Approach
According to the US guidelines, diagnosis of mumps is based on clinical presentation, history, and laboratory test results.[28] Clinical diagnosis may be made when a patient has a typical case of parotitis; however, all suspected cases should be confirmed with serology, culture, or polymerase chain reaction (PCR).[29]
History
Mumps infection begins usually with a prodrome of low-grade fever, malaise, headache, myalgias, and anorexia.[2] Parotid swelling is present in 95% of people with symptomatic mumps and usually lasts 5 days.[1][30] In the post-vaccine era, most mumps cases occur in young adults and college students.
In countries without mumps vaccination, children are the most commonly affected age group.[3] It is important to ascertain a vaccination history. Fully vaccinated people can contract the disease, but are at much lower risk for both mumps and its complications.[1]
Complications associated with mumps include orchitis, oophoritis, aseptic meningitis, encephalitis (approximately 0.1% of people with mumps), mastitis, and deafness (usually unilateral).[1] They can occur in the absence of parotitis, potentially delaying diagnosis of the disease.
Investigations
All suspected cases of mumps should be confirmed with laboratory testing.[29] Laboratory testing is also useful in atypical presentations without parotitis.
CBC
Typically, the WBC count and differential are normal. However, leukocytosis has been seen in mumps meningitis, orchitis, or pancreatitis.[2]
Serology
Serum IgM testing should not be performed earlier than 3 days following the onset of clinical symptoms, with the ideal timing for IgM testing suggested as 7-10 days postsymptom onset.[31] A positive mumps IgM test indicates a very recent infection.[32] The test will usually remain positive for up to 4 weeks. However, false-negative results may occur in people with acute mumps infection who were vaccinated previously.[33] A negative IgM titer in a previously vaccinated person does not rule out acute infection, because IgM is not a major constituent of the secondary immune response. If the initial IgM is negative in a vaccinated person, a second specimen should be collected in case a delayed IgM response has occurred.[32]
IgG serology for mumps is diagnostic if there is a 4-fold rise between acute and convalescent phase titers in IgG antibody levels. The acute titer should be drawn approximately 4 days after the onset of original symptoms. The convalescent sample should be drawn 2-3 weeks after the onset of symptoms. A 4-fold rise demonstrated by quantitative assay or a seroconversion from negative to positive in enzyme immunoassay is considered diagnostic.[32] This increase might not be observed in vaccinated people; therefore, a negative test does not rule out mumps infection.[2]
Saliva testing
Salivary mumps IgM testing is also possible. The pattern of response and accuracy is very similar to that for serum IgM.[34]

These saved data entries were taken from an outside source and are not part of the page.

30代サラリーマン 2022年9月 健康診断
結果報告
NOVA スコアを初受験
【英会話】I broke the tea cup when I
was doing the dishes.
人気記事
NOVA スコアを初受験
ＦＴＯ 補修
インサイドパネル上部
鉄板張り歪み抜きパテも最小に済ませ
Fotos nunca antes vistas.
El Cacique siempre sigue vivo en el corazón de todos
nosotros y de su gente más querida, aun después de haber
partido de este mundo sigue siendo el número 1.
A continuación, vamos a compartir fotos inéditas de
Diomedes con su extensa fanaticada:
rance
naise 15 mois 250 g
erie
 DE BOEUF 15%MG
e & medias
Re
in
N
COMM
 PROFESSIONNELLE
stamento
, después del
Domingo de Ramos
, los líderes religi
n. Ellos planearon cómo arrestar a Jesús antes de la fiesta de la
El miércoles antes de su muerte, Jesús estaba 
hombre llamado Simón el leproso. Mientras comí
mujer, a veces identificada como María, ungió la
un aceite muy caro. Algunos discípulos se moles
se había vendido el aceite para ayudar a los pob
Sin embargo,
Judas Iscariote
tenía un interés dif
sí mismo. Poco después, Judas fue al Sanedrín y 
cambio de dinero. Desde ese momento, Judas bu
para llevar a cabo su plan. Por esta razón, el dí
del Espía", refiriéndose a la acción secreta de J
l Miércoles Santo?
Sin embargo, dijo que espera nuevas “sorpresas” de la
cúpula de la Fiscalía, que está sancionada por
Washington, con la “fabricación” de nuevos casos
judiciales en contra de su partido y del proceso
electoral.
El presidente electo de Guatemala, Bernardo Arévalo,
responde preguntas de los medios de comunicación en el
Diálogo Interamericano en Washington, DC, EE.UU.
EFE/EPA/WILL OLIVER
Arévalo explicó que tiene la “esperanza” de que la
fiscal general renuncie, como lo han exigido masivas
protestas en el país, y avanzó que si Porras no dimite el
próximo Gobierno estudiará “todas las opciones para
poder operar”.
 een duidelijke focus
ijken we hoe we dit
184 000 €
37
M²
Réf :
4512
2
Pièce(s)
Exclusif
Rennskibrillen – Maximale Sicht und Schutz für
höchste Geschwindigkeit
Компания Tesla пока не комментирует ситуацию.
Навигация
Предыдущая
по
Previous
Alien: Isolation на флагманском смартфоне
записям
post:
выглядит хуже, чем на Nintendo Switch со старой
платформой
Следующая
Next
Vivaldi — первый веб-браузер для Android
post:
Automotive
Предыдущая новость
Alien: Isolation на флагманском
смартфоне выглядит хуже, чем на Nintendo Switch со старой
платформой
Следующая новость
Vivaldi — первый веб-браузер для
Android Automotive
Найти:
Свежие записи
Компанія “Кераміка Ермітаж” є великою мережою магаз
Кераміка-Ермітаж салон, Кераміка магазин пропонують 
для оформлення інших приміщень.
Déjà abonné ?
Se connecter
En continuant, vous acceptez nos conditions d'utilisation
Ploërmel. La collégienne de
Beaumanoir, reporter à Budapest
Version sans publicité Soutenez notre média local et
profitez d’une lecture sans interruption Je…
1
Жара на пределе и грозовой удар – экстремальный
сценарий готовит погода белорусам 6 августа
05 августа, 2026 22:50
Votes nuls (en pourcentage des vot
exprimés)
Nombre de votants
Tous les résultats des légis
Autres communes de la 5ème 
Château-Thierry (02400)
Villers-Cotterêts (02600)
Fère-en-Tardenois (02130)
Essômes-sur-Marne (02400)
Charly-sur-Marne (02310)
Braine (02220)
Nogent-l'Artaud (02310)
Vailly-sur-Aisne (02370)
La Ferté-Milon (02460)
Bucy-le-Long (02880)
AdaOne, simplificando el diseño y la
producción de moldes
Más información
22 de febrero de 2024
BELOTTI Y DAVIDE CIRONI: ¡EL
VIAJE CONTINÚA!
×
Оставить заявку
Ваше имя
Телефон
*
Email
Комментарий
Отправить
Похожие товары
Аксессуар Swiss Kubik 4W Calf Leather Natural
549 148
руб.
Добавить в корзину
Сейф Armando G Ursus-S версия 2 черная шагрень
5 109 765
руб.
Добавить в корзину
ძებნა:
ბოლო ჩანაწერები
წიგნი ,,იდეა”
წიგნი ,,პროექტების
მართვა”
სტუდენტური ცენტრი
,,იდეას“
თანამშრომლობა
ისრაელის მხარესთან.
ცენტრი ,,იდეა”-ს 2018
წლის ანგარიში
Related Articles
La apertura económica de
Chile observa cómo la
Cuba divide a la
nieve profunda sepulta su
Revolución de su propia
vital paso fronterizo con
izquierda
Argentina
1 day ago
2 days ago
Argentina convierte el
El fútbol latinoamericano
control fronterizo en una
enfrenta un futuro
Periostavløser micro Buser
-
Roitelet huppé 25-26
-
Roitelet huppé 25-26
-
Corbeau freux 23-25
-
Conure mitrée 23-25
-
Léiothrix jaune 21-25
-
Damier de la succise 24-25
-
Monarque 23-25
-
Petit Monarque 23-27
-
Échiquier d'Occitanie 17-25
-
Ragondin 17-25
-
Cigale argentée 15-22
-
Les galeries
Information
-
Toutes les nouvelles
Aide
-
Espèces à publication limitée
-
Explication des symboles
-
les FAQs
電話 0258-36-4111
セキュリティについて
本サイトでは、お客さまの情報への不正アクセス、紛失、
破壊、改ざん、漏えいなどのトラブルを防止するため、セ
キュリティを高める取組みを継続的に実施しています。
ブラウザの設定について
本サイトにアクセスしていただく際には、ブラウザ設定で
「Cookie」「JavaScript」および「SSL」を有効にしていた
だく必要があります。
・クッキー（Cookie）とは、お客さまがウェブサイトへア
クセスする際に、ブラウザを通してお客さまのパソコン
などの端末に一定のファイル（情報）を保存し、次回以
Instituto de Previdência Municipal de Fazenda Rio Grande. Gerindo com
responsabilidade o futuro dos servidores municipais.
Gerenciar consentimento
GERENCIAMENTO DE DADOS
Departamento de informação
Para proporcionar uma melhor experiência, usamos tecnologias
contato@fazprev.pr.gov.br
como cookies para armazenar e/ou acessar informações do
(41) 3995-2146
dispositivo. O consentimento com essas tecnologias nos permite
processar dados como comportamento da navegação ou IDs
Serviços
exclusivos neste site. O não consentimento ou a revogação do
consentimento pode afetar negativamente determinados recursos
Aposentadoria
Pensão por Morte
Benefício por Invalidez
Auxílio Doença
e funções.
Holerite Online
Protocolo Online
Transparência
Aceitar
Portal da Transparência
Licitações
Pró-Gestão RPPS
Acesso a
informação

Polymerase chain reaction (PCR) assays
The use of PCR enables a more rapid and accurate confirmation of mumps. Testing is done directly on the clinical specimen, preferably saliva. A reverse transcriptase PCR (RT-PCR) assay using a small specific gene fragment can confirm infection, identify the specific viral strain, and advance epidemiologic studies.[2]
In comparison studies, RT-PCR was shown universally to be more sensitive than viral culture techniques.[2] In one study of people with a clinical diagnosis of viral CNS disease, mumps virus was detected by RT-PCR in the CSF of 96% of patients, whereas only 39% of patients had positive CSF cultures by immunohistochemical staining.[35]
Viral culture
Selective viral isolation has limited success because mumps virus replication is transient. The virus has been isolated frequently from the CSF, saliva, urine, or seminal fluid during the first week of clinical symptoms; successful viral isolation declines significantly after the first week.[2] The presence of the virus is detected by immunofluorescence staining of the sample.
Although viremia is common, isolation of the mumps virus from the blood is rare and typically only possible within the first 2 days of illness.[36] The inability to isolate mumps virus in the blood may be secondary to the coincident presence of antibodies to the virus.[2]
Serum amylase
The level may be elevated in parotitis and mumps pancreatitis (of which symptoms include abdominal pain, chills, fever, and persistent vomiting), but the test is nonspecific.[2]
If neurologic complications are suspected (e.g., severe headache, clouding of consciousness, focal neurologic signs), CSF analysis and CT scans of the head can be used to rule out other pathology.
CSF
Imaging
CT of the head can be used as an initial test if there are focal neurologic symptoms, including sensory or motor abnormalities, vision changes, or cognitive abnormalities.